Common Examples of Prompt Injection Attacks:

  • A malicious user uses direct prompt injection to override system prompts and force the LLM to return private or dangerous information.
  • A user leverages an LLM to summarize a webpage containing an indirect prompt injection, potentially leading the LLM to extract sensitive information.
  • A user activates a plugin connected to a bank or similar service, where rogue instructions embedded in a visited website exploit this plugin, resulting in unauthorized purchases.
  • A document containing a prompt injection is uploaded, instructing the LLM to falsely claim that the document is excellent, affecting the summary generated by internal users.
  • Rogue content embedded in a website exploits other plugins to deceive users.

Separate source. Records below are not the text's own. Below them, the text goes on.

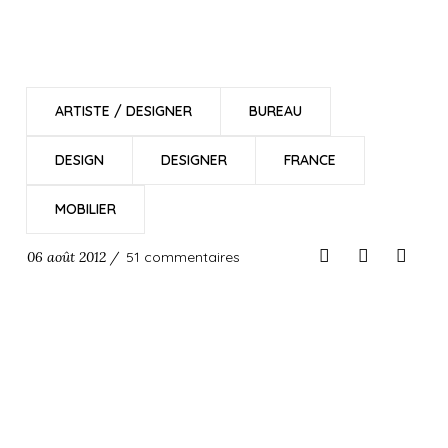
ARTISTE / DESIGNER
BUREAU
DESIGN
DESIGNER
FRANCE
MOBILIER
06 août 2012 /
51 commentaires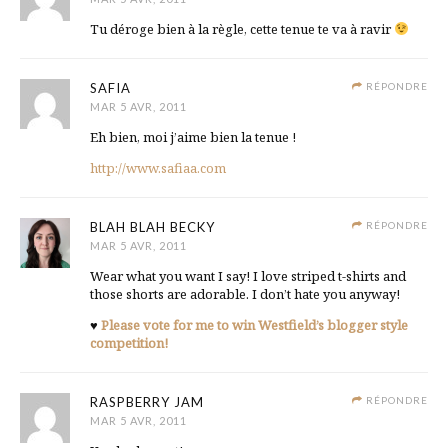
Tu déroge bien à la règle, cette tenue te va à ravir
SAFIA
RÉPONDRE
MAR 5 AVR, 2011
Eh bien, moi j’aime bien la tenue !
http://www.safiaa.com
BLAH BLAH BECKY
RÉPONDRE
MAR 5 AVR, 2011
Wear what you want I say! I love striped t-shirts and
those shorts are adorable. I don’t hate you anyway!
♥
Please vote for me to win Westfield’s blogger style
competition!
RASPBERRY JAM
RÉPONDRE
MAR 5 AVR, 2011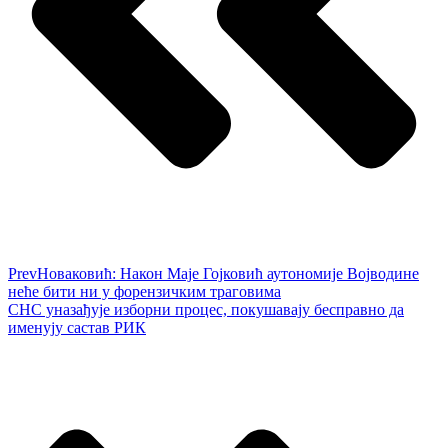
Prev
Новаковић: Након Маје Гојковић аутономије Војводине
неће бити ни у форензичким траговима
СНС уназађује изборни процес, покушавају бесправно да
именују састав РИК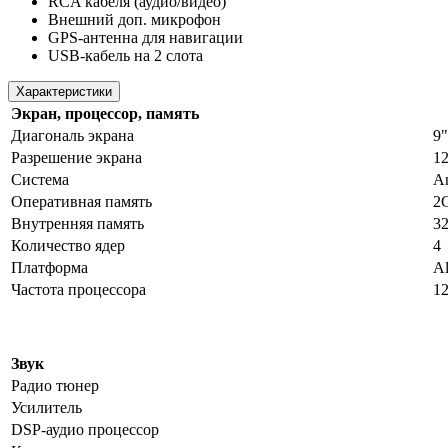
RCA кабеля (аудио/видео)
Внешний доп. микрофон
GPS-антенна для навигации
USB-кабель на 2 слота
Характеристики
Экран, процессор, память
Диагональ экрана
9"
Разрешение экрана
1
Система
An
Оперативная память
2
Внутренняя память
3
Количество ядер
4
Платформа
Al
Частота процессора
1
Звук
Радио тюнер
Усилитель
DSP-аудио процессор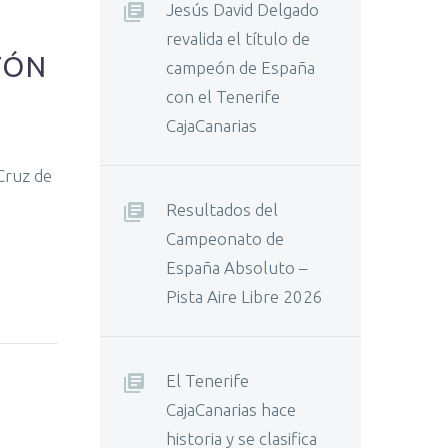
Jesús David Delgado
revalida el título de
TÓN
campeón de España
con el Tenerife
CajaCanarias
Cruz de
Resultados del
Campeonato de
España Absoluto –
Pista Aire Libre 2026
El Tenerife
CajaCanarias hace
historia y se clasifica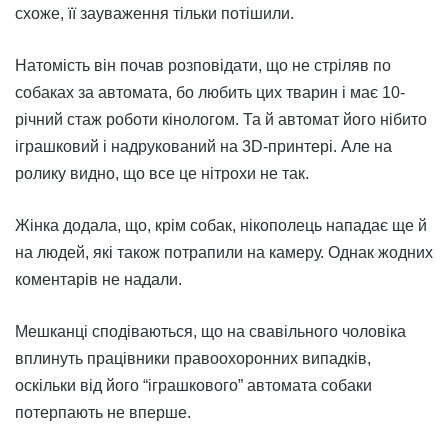
схоже, її зауваження тільки потішили.
Натомість він почав розповідати, що не стріляв по
собаках за автомата, бо любить цих тварин і має 10-
річний стаж роботи кінологом. Та й автомат його нібито
іграшковий і надрукований на 3D-принтері. Але на
ролику видно, що все це нітрохи не так.
Жінка додала, що, крім собак, нікополець нападає ще й
на людей, які також потрапили на камеру. Однак жодних
коментарів не надали.
Мешканці сподіваються, що на свавільного чоловіка
вплинуть працівники правоохоронних випадків,
оскільки від його “іграшкового” автомата собаки
потерпають не вперше.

Prompt injection is a continuous challenge, akin to a cat-and-mouse game. While some of the simpler attacks are being mitigated, often through AI classifiers or improved steerability of underlying models like GPT-4, the risk remains significant. Figure 13 illustrates a Bing prompt injection mitigation example.

Figure 13: Bing prompt injection mitigation example

Best Practices to Mitigate Prompt Injection Attacks:

  • Implement Prompt Engineering Best Practices: Use correct delimiters, provide clear instructions and examples, and ensure high-quality data.
  • Use Classifiers: Detect and filter out malicious prompts or inputs before they are fed to the LLM.
  • Sanitize User Input: Remove or escape any special characters or symbols that could be used to inject malicious instructions.
  • Filter the Output: Check for anomalies such as unexpected content, format, or length, and use classifiers to detect and filter out malicious outputs.
  • Monitor Model Outputs: Regularly review model outputs for signs of compromise or manipulation, and set up automated alerts for suspicious activity.
  • Use Parameterized Queries: Prevent user input from modifying the chatbot’s prompt by using placeholders or variables instead of directly concatenating input with the prompt.
  • Secure Sensitive Information: Encrypt and securely store any sensitive information that the chatbot might access to prevent leakage through prompt injection attacks.

Conclusion

Prompt engineering is a transformative approach in the realm of AI, enabling more refined and effective interactions with Large Language Models (LLMs). As we’ve explored, the technique involves a careful balance of creativity, specificity, and technical precision, all while navigating inherent challenges such as model limitations, token constraints, and the risk of overfitting. Additionally, the emerging threat of prompt hijacking underscores the importance of robust security practices in this evolving field.

Mastering prompt engineering requires an understanding of both the strengths and vulnerabilities of LLMs. By adhering to best practices—such as being specific in instructions, breaking down complex tasks, and using varied prompts—AI practitioners can unlock the full potential of LLMs while mitigating risks. However, as AI continues to advance, the landscape of prompt engineering will evolve, bringing new challenges and opportunities.

In essence, prompt engineering is not just about optimizing AI outputs but also about shaping the future of human-computer interaction. By refining our approach to crafting prompts, we can ensure that AI systems become more reliable, secure, and aligned with our intentions, paving the way for innovative applications across industries.